Test your knowledge of Conservation Purposes


It is important to emphasize that not every easement restricting the future development of property will meet the tax law requirements.  The tax law requires that the gift be "for conservation purposes."  As a rule, the following generalization works:  the more significant the land is, the more it adds to the public good, the more likely it is that you will qualify for the deduction.  If you are protecting a large tract of primarily undeveloped property            or ranchland or farmland, or a smaller parcel of land with scenic or open space qualities, if you are protecting habitat for an important or threatened animal or plant species, if you are preserving a scenic view on a long stretch of roadside that is threatened with subdivision, if you are contributing to a greenbelt around a city or preserving a watershed by a scenic brook or river or lake, your donation is more likely to qualify for a deduction.  In addition, you can meet the "conservation purposes" test if you protect important historic property. 

You will probably not qualify for a deduction if there is nothing special or unusual about the land that you are protecting except that it does not currently have more houses on it.  Think of it this way.  If you are truly contributing something to the general environmental well-being of the area, then that's a good (and deductible) gift.  If you are truly trying to get away with something ("maybe I can get a deduction for not permitting any more development on my suburban house lot"), and there is nothing particularly unusual about your property or its setting, you are probably not entitled to an income tax deduction.  (As a practical matter, in this latter case, it may be difficult to find a donee organization to accept your easement gift. see Local & National Regulatory Resources.)            

In many communities around the country, local tax-exempt organizations have been formed precisely for the purpose of protecting open space and other important land in the area.  These organizations, often called "land trusts," should be in a good position to assist you. 

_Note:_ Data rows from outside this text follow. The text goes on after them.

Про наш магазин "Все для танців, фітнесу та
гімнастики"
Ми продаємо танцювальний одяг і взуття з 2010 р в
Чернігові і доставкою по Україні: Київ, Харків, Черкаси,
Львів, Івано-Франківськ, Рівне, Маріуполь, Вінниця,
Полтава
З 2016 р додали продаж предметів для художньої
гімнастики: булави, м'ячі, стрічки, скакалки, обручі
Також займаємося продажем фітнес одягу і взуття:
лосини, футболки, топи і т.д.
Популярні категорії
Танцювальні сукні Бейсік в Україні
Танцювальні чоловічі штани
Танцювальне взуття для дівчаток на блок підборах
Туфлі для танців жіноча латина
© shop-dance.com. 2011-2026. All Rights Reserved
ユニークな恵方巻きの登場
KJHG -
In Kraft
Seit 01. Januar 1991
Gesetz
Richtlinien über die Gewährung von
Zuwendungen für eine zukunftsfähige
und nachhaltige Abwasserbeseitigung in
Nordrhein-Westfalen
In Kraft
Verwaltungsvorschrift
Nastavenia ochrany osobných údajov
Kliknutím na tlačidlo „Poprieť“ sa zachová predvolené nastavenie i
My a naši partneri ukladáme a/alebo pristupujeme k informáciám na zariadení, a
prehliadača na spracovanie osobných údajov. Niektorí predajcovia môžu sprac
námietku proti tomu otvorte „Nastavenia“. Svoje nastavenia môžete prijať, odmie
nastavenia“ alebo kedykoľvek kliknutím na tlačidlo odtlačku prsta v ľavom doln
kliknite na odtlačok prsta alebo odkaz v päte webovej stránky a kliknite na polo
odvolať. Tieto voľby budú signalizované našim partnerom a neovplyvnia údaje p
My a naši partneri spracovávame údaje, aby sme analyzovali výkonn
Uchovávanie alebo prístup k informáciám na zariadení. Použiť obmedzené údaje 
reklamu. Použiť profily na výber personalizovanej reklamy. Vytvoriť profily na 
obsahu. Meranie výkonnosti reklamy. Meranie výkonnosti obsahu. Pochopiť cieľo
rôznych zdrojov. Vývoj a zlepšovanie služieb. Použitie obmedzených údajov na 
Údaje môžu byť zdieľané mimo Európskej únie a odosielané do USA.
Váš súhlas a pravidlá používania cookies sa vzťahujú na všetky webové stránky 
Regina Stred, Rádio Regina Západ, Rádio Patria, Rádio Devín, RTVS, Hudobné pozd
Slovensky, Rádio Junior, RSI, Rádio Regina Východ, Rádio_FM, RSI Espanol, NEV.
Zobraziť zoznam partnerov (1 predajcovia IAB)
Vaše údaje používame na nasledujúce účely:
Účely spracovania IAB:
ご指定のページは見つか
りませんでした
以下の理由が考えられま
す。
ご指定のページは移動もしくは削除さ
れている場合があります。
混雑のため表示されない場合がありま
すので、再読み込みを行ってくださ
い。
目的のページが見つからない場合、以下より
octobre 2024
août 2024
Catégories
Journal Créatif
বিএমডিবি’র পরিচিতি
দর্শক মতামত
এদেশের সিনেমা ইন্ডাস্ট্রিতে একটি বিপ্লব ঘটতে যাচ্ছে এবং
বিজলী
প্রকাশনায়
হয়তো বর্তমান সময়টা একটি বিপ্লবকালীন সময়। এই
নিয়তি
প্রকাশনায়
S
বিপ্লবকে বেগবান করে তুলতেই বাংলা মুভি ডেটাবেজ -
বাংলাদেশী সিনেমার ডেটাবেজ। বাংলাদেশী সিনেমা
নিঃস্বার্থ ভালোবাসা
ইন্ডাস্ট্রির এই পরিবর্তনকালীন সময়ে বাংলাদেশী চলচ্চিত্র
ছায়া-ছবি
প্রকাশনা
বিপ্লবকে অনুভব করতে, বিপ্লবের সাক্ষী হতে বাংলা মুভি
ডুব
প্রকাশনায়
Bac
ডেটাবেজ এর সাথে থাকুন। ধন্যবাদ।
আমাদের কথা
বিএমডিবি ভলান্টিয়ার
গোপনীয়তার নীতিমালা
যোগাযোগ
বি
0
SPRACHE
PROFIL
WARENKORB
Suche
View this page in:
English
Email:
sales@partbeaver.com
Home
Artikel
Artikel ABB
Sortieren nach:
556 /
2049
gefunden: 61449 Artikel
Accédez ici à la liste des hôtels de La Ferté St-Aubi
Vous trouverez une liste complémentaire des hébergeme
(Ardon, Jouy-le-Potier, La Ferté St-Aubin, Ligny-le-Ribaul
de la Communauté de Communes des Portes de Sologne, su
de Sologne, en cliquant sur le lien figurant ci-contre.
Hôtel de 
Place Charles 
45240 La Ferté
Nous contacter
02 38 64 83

One final important point about a conservation easement.  In many cases it will be possible to qualify for an income tax deduction by giving up the right to develop your property to the maximum possible extent while still retaining the right to do some limited development in the future.  If a conservation easement preventing any further development on John and Mary Landowner's Riverview would qualify for an income tax deduction, John and Mary could also reserve the right to build, for example, four more houses on Riverview, subject to certain restrictions and limitations, and still qualify for an income tax deduction as long as the property's conservation values continued to be preserved.  Remember, however, that in many cases conservation values and any further development will be incompatible.